Evidemment ce phénomène n’est pas seulement français, mais on a commence à voir dans d’autres pays des réactions à ce mélange des genres fatal à terme pour la profession, la crédibilité des médias, et la défense de la vérité. La BBC vient ainsi d’adopter un règlement intérieur qui prévoit qu’un journaliste qui prendrait des positions partisanes sur les réseaux sociaux puisse être sanctionné par son employeur. Il est peut-être encore temps pour que la profession se souvienne que ce métier n’est pas tout à fait une activité comme une autre, que la recherche de la vérité a du sens, que l’information impartiale et complète du public est vitale pour une société, qu’elle est une condition de la démocratie, et que dans ce cadre, le pouvoir de dire les faits pèse bien plus que celui de les commenter.

Bien sûr ce n’est pas simple. Il est plus facile de manifester contre l’autoritarisme de l’Etat, pour la liberté de filmer les policiers en gros plan, que de s’assoir autour d’une table pour reparler de déontologie. Pour tenter de redéfinir une frontière entre le métier d’informer et le militantisme politique, dans un nouveau contexte qui, du fait de l’explosion des réseaux sociaux, semble incontrôlable. Une remise en question de la part des journalistes est sans doute nécessaire.

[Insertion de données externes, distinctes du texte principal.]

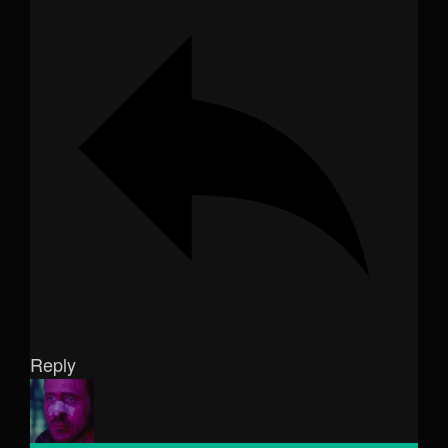
Reply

Mais pour qu’elle ait lieu sans doute faudrait-il que le ministre de l’intérieur évite de son côté, par des propositions (provocations?) absurdes et des déclarations à l’emporte pièce, de souder la profession contre l’Etat. Protéger les policiers pour qu’ils ne puissent être pourchassés sur les réseaux sociaux, voire à la porte de chez eux, parce que leur identité a été rendue publique, est évidemment légitime. Cela n’impliquait pas pour autant de modifier la loi sur la presse. L’objectif aurait pu sans doute être atteint par une autre voie. Sans donner l’impression de vouloir restreindre encore les libertés publiques, au moment où la situation sanitaire conduit à les suspendre pour partie.